(Dataset entries)
+--

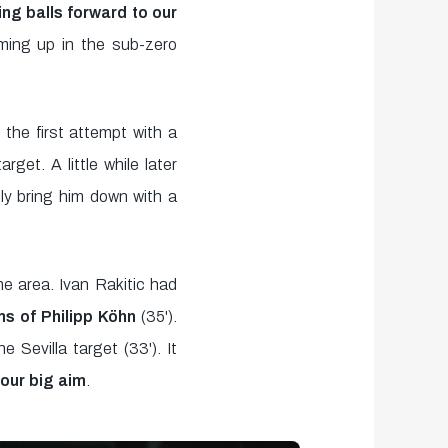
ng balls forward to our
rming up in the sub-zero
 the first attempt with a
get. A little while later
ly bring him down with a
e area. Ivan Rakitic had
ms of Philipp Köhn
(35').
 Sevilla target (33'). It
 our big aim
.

+--

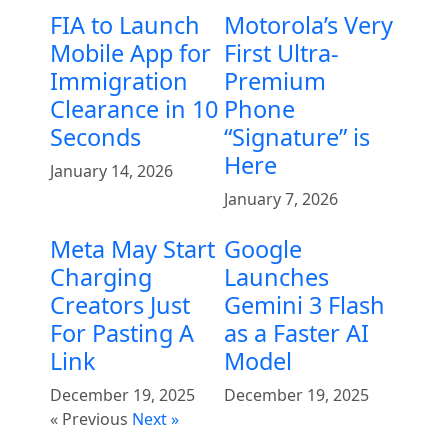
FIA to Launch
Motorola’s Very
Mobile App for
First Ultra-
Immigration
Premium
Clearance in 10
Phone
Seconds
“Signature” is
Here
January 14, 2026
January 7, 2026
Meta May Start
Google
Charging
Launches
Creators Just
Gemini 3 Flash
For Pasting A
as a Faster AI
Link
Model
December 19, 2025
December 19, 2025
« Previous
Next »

+--

> [What is needed]: When a line of the records above contains the string "with", count it once; then give the total and nothing else.

> [Answer area]: 2